Page-level text extractions:
+++
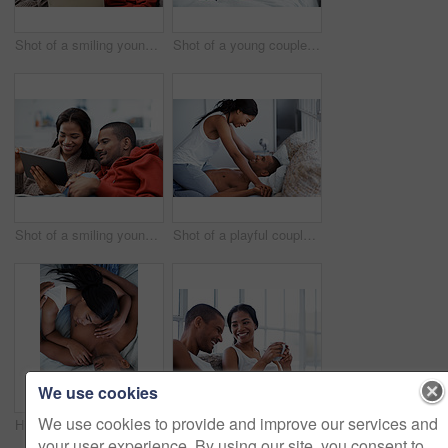
Shot of a smiling young couple sitting on their sofa using a laptop
Shot of a young couple laughing together while lying in bed
Shot of a smiling young couple sitting on their sofa using a digital laptop
Shot of a playful couple in bed together
We use cookies
We use cookies to provide and improve our services and
High angle shot of a content young couple lying in bed
Shot of a smiling young couple enjoying breakfast in bed together
your user experience. By using our site, you consent to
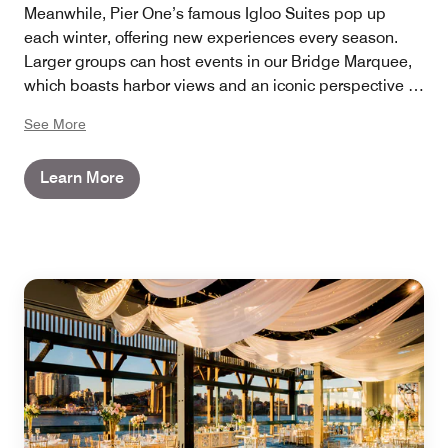
Meanwhile, Pier One’s famous Igloo Suites pop up
each winter, offering new experiences every season.
Larger groups can host events in our Bridge Marquee,
which boasts harbor views and an iconic perspective of
the Sydney Harbour Bridge that towers above.
See More
Learn More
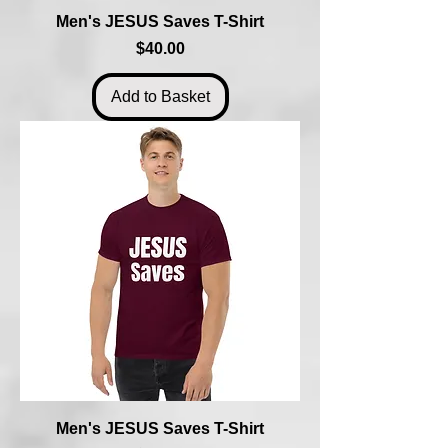
Men's JESUS Saves T-Shirt
Price
$40.00
Add to Basket
Men's JESUS Saves T-Shirt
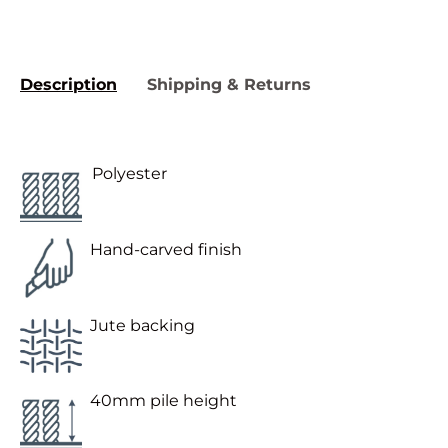
Description
Shipping & Returns
Polyester
Hand-carved finish
Jute backing
40mm pile height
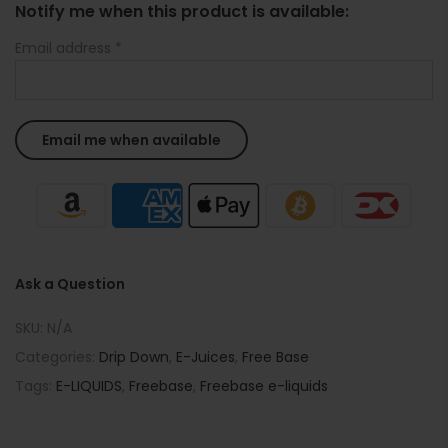
Notify me when this product is available:
Email address
*
Ask a Question
SKU:
N/A
Categories:
Drip Down
,
E-Juices
,
Free Base
Tags:
E-LIQUIDS
,
Freebase
,
Freebase e-liquids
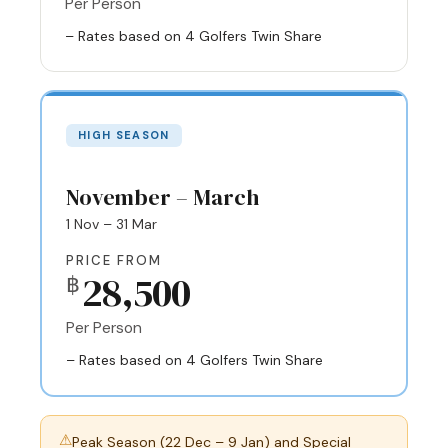
Per Person
– Rates based on 4 Golfers Twin Share
HIGH SEASON
November – March
1 Nov – 31 Mar
PRICE FROM
28,500
฿
Per Person
– Rates based on 4 Golfers Twin Share
⚠
Peak Season (22 Dec – 9 Jan) and Special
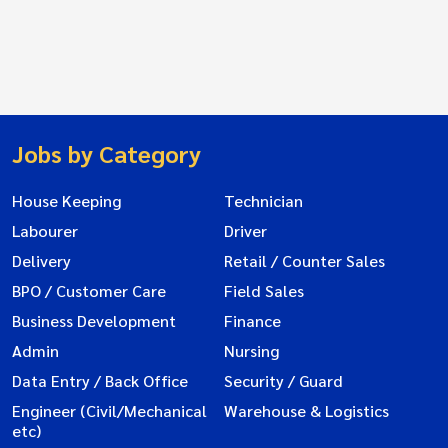
Jobs by Category
House Keeping
Technician
Labourer
Driver
Delivery
Retail / Counter Sales
BPO / Customer Care
Field Sales
Business Development
Finance
Admin
Nursing
Data Entry / Back Office
Security / Guard
Engineer (Civil/Mechanical
Warehouse & Logistics
etc)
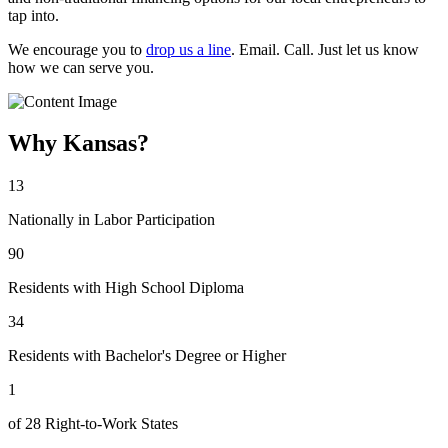
tap into.
We encourage you to
drop us a line
. Email. Call. Just let us know
how we can serve you.
Why Kansas?
13
Nationally in Labor Participation
90
Residents with High School Diploma
34
Residents with Bachelor's Degree or Higher
1
of 28 Right-to-Work States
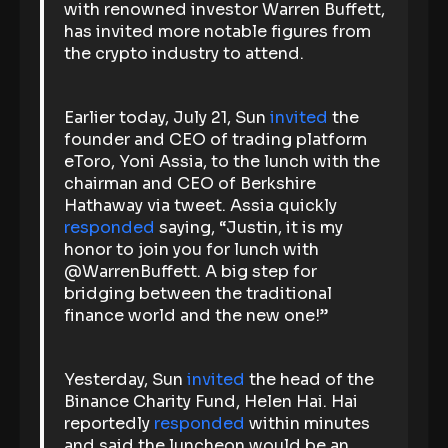
with renowned investor Warren Buffett,
has invited more notable figures from
the crypto industry to attend.
Earlier today, July 21, Sun
invited
the
founder and CEO of trading platform
eToro, Yoni Assia, to the lunch with the
chairman and CEO of Berkshire
Hathaway via tweet. Assia quickly
responded
saying, “Justin, it is my
honor to join you for lunch with
@WarrenBuffett. A big step for
bridging between the traditional
finance world and the new one!”
Yesterday, Sun
invited
the head of the
Binance Charity Fund, Helen Hai. Hai
reportedly
responded
within minutes
and said the luncheon would be an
+++
● **WHAT IS REQUIRED**
With the pictures omitted, set down each line exactly, starting at the first line of the records above and ending with the line that contains "Larger groups can".

● **SOLUTION**
Shot of a smiling young couple sitting on their sofa using a laptop
Shot of a young couple laughing together while lying in bed
Shot of a smiling young couple sitting on their sofa using a digital laptop
Shot of a playful couple in bed together
We use cookies
We use cookies to provide and improve our services and
High angle shot of a content young couple lying in bed
Shot of a smiling young couple enjoying breakfast in bed together
your user experience. By using our site, you consent to
Meanwhile, Pier One’s famous Igloo Suites pop up
each winter, offering new experiences every season.
Larger groups can host events in our Bridge Marquee,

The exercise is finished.